Carrier Context:
Unique Projects


  Environmental Controls :
  Ensuring A Brilliant Future

Since there are better things to look at within the chapel, the 92 sensors (40 of them for redundancy's sake) that continually monitor air temperature, dewpoint and wall and ceiling surface temperatures are virtually invisible. The 26 kilometers of control wiring connecting the sensors to the system's computer-based controls also are hard to detect.

Two computer terminals, one sitting on a table in the Vatican's power station a five-minute walk away and the other residing with the Vatican's restoration scientists, merely allow humans to "talk" to the system and get information from it. The actual orchestration of the air conditioning system's separate elements, based on information being received from the sensors, is handled by microprocessor-based electronic controls distributed throughout the system.

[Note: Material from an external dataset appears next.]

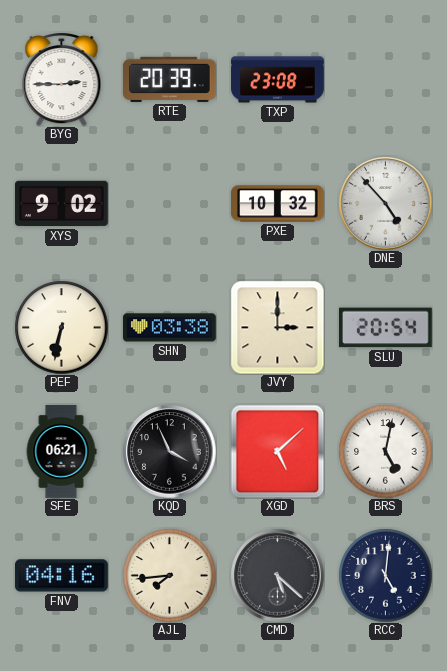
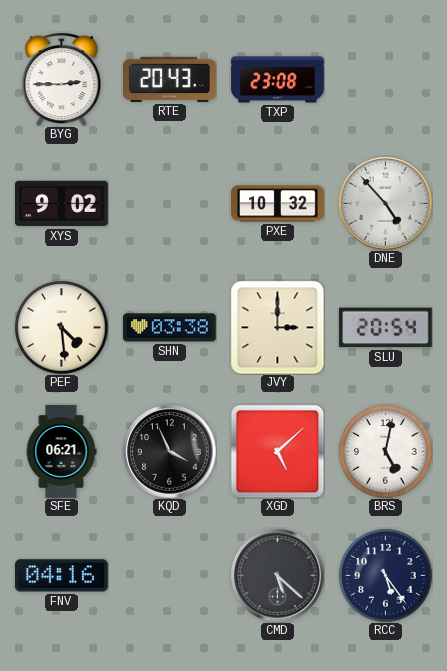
RTE: 20:39 -> 20:43
PEF: 6:32 -> 4:29
AJL: 7:44 -> none
RCC: 5:01 -> 5:24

If sensors in the chapel indicate the humidity is rising during a tourist-filled Roman summer day, the electronic control for the air handling unit determines that moisture must be removed from the air by cooling it, since cooler air carries less moisture.

That control signals its counterpart near a Carrier water chiller, located two floors below the chapel, to begin producing cold water. Other controls on the circuit open valves and start pumps that send the water through pipes on the outside of the chapel's south wall to the air-handling unit manufactured by Carrier S.A. in France. Outdoor air pulled into the air handler passes over pipes containing the cold water and is dehumidified. The temperature of the dehumidified air is then readjusted to the proper setting by an independent control circuit.